Stored entries:

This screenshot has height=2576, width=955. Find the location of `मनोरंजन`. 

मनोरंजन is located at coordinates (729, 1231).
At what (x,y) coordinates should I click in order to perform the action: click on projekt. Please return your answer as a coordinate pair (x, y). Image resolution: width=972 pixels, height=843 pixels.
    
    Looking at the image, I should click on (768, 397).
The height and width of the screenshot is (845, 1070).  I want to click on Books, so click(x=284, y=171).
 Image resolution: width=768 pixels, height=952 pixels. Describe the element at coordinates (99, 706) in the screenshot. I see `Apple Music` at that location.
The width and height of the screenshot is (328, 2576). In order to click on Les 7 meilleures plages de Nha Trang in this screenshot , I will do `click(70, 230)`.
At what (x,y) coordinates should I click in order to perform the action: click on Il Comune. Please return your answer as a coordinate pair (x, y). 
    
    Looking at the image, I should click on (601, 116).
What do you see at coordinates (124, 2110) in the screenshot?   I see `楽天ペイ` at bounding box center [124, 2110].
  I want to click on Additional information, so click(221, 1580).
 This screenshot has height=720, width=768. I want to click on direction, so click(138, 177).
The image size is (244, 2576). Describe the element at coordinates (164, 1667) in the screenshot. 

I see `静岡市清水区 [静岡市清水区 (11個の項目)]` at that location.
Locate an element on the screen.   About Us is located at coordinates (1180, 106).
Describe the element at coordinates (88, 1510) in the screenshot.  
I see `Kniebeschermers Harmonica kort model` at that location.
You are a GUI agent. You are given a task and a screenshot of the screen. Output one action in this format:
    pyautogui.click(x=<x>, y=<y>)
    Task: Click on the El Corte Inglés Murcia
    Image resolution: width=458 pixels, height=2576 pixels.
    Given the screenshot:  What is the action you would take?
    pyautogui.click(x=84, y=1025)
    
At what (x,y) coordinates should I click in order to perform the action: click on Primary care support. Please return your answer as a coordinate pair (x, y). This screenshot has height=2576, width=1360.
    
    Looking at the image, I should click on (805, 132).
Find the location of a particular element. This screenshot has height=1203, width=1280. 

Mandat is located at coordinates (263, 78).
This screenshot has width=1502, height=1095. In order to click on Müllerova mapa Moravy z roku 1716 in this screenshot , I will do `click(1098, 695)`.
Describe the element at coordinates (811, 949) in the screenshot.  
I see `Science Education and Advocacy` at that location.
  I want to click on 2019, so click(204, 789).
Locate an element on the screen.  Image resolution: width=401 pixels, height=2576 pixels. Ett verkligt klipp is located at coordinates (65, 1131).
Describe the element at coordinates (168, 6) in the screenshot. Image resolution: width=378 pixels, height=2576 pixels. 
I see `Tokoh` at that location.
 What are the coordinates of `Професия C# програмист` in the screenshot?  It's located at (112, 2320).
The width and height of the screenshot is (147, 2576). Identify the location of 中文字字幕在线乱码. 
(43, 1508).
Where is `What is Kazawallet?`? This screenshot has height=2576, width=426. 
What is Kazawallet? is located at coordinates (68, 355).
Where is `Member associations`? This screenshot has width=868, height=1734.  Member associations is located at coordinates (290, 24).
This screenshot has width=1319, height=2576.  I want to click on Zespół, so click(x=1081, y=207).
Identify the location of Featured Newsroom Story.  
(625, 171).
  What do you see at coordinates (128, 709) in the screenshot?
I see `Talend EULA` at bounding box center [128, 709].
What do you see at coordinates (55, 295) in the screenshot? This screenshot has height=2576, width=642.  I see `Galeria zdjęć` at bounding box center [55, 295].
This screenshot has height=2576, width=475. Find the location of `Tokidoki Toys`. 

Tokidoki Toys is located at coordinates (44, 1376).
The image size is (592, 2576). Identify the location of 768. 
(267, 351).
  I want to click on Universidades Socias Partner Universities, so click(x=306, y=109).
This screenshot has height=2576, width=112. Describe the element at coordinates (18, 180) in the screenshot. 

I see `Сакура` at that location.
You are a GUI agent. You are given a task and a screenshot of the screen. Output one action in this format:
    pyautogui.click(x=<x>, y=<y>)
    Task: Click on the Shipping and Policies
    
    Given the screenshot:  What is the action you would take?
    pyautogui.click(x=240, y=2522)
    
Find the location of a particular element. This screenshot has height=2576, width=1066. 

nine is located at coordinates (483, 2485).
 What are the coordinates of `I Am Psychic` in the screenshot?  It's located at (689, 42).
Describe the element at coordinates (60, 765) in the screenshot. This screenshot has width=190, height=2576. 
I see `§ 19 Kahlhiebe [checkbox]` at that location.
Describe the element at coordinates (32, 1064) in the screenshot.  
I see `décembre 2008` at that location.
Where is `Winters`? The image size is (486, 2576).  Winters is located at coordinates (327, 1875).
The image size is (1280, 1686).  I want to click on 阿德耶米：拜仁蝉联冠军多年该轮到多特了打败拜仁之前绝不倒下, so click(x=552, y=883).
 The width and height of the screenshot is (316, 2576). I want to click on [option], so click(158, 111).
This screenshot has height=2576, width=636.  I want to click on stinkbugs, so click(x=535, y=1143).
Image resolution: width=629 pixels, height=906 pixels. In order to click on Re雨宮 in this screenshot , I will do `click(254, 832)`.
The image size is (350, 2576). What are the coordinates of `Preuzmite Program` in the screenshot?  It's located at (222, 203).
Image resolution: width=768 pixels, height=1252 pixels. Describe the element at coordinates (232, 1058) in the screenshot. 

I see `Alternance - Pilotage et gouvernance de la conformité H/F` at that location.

-- Your objective --
Your task is to copy every record exactly.

-- Task response --
This screenshot has height=2576, width=955. Find the location of `मनोरंजन`. 

मनोरंजन is located at coordinates (729, 1231).
At what (x,y) coordinates should I click in order to perform the action: click on projekt. Please return your answer as a coordinate pair (x, y). Image resolution: width=972 pixels, height=843 pixels.
    
    Looking at the image, I should click on (768, 397).
The height and width of the screenshot is (845, 1070).  I want to click on Books, so click(x=284, y=171).
 Image resolution: width=768 pixels, height=952 pixels. Describe the element at coordinates (99, 706) in the screenshot. I see `Apple Music` at that location.
The width and height of the screenshot is (328, 2576). In order to click on Les 7 meilleures plages de Nha Trang in this screenshot , I will do `click(70, 230)`.
At what (x,y) coordinates should I click in order to perform the action: click on Il Comune. Please return your answer as a coordinate pair (x, y). 
    
    Looking at the image, I should click on (601, 116).
What do you see at coordinates (124, 2110) in the screenshot?   I see `楽天ペイ` at bounding box center [124, 2110].
  I want to click on Additional information, so click(221, 1580).
 This screenshot has height=720, width=768. I want to click on direction, so click(138, 177).
The image size is (244, 2576). Describe the element at coordinates (164, 1667) in the screenshot. 

I see `静岡市清水区 [静岡市清水区 (11個の項目)]` at that location.
Locate an element on the screen.   About Us is located at coordinates (1180, 106).
Describe the element at coordinates (88, 1510) in the screenshot.  
I see `Kniebeschermers Harmonica kort model` at that location.
You are a GUI agent. You are given a task and a screenshot of the screen. Output one action in this format:
    pyautogui.click(x=<x>, y=<y>)
    Task: Click on the El Corte Inglés Murcia
    Image resolution: width=458 pixels, height=2576 pixels.
    Given the screenshot:  What is the action you would take?
    pyautogui.click(x=84, y=1025)
    
At what (x,y) coordinates should I click in order to perform the action: click on Primary care support. Please return your answer as a coordinate pair (x, y). This screenshot has height=2576, width=1360.
    
    Looking at the image, I should click on (805, 132).
Find the location of a particular element. This screenshot has height=1203, width=1280. 

Mandat is located at coordinates (263, 78).
This screenshot has width=1502, height=1095. In order to click on Müllerova mapa Moravy z roku 1716 in this screenshot , I will do `click(1098, 695)`.
Describe the element at coordinates (811, 949) in the screenshot.  
I see `Science Education and Advocacy` at that location.
  I want to click on 2019, so click(204, 789).
Locate an element on the screen.  Image resolution: width=401 pixels, height=2576 pixels. Ett verkligt klipp is located at coordinates (65, 1131).
Describe the element at coordinates (168, 6) in the screenshot. Image resolution: width=378 pixels, height=2576 pixels. 
I see `Tokoh` at that location.
 What are the coordinates of `Професия C# програмист` in the screenshot?  It's located at (112, 2320).
The width and height of the screenshot is (147, 2576). Identify the location of 中文字字幕在线乱码. 
(43, 1508).
Where is `What is Kazawallet?`? This screenshot has height=2576, width=426. 
What is Kazawallet? is located at coordinates (68, 355).
Where is `Member associations`? This screenshot has width=868, height=1734.  Member associations is located at coordinates (290, 24).
This screenshot has width=1319, height=2576.  I want to click on Zespół, so click(x=1081, y=207).
Identify the location of Featured Newsroom Story.  
(625, 171).
  What do you see at coordinates (128, 709) in the screenshot?
I see `Talend EULA` at bounding box center [128, 709].
What do you see at coordinates (55, 295) in the screenshot? This screenshot has height=2576, width=642.  I see `Galeria zdjęć` at bounding box center [55, 295].
This screenshot has height=2576, width=475. Find the location of `Tokidoki Toys`. 

Tokidoki Toys is located at coordinates (44, 1376).
The image size is (592, 2576). Identify the location of 768. 
(267, 351).
  I want to click on Universidades Socias Partner Universities, so click(x=306, y=109).
This screenshot has height=2576, width=112. Describe the element at coordinates (18, 180) in the screenshot. 

I see `Сакура` at that location.
You are a GUI agent. You are given a task and a screenshot of the screen. Output one action in this format:
    pyautogui.click(x=<x>, y=<y>)
    Task: Click on the Shipping and Policies
    
    Given the screenshot:  What is the action you would take?
    pyautogui.click(x=240, y=2522)
    
Find the location of a particular element. This screenshot has height=2576, width=1066. 

nine is located at coordinates (483, 2485).
 What are the coordinates of `I Am Psychic` in the screenshot?  It's located at (689, 42).
Describe the element at coordinates (60, 765) in the screenshot. This screenshot has width=190, height=2576. 
I see `§ 19 Kahlhiebe [checkbox]` at that location.
Describe the element at coordinates (32, 1064) in the screenshot.  
I see `décembre 2008` at that location.
Where is `Winters`? The image size is (486, 2576).  Winters is located at coordinates (327, 1875).
The image size is (1280, 1686).  I want to click on 阿德耶米：拜仁蝉联冠军多年该轮到多特了打败拜仁之前绝不倒下, so click(x=552, y=883).
 The width and height of the screenshot is (316, 2576). I want to click on [option], so click(158, 111).
This screenshot has height=2576, width=636.  I want to click on stinkbugs, so click(x=535, y=1143).
Image resolution: width=629 pixels, height=906 pixels. In order to click on Re雨宮 in this screenshot , I will do `click(254, 832)`.
The image size is (350, 2576). What are the coordinates of `Preuzmite Program` in the screenshot?  It's located at (222, 203).
Image resolution: width=768 pixels, height=1252 pixels. Describe the element at coordinates (232, 1058) in the screenshot. 

I see `Alternance - Pilotage et gouvernance de la conformité H/F` at that location.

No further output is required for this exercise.